In a first calculus course it is often that one learns about the Taylor polynomials
$$f(x) \approx \sum_{k=0}^{N}\frac{f^{(k)}(x_0)(x-x_0)^k}{k!}$$
Which provide increasingly better approximation to a function which needs to be differentiable at the point as many times as the highest exponent. ($f^{(n)}(x_0)$ must exist).
Now to my question. What happens if we replace the sum by a product? Is there some concept we can use to create a multiplicative refinement as contrary to an additive one?
$$f(x) \approx \prod_{k=0}^N\mathcal F \{f,k,x_0\}(x)$$
Can we derive what this $\mathcal F$ thing (functional?) could be for this to make sense, and what must we demand of $f$ to hold on or around $x_0$?
Expanding a comment to an answer to highlight an interesting application. The Weierstrass Factorization Theorem is a way of representing an entire holomorphic function as an infinite product in terms of its growth rate at infinity and its zeroes.

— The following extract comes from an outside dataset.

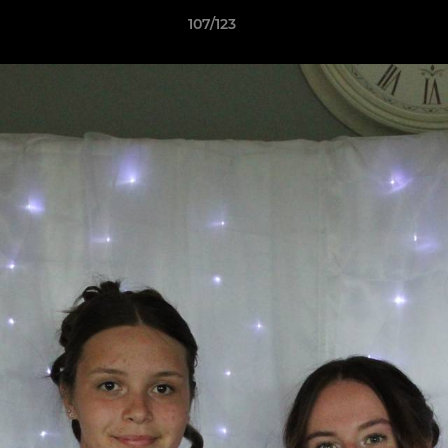
107/123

I don't quite remember the chain of events, but Euler was the first to write down the product formula
$$ \frac{\sin(\pi x)}{\pi x} = \prod_{n = 1}^\infty \bigg( 1 - \frac{x^2}{n^2} \bigg) \, . $$
The Taylor series of the right-hand side expands as $1 - \frac{(\pi x)^2}{3!} + O(x^4)$, whereas the "monomial expansion" (glossing over how to make sense of that rigorously) of the right-hand side is of the form $1 - \sum_{n = 1}^\infty \frac{x^2}{n^2} + O(x^4)$. Equating the $x^2$ terms yields Euler's (first) solution to the Basel problem, $$ \sum_{n = 1}^\infty \frac{1}{n^2} = \frac{\pi^2}{6} $$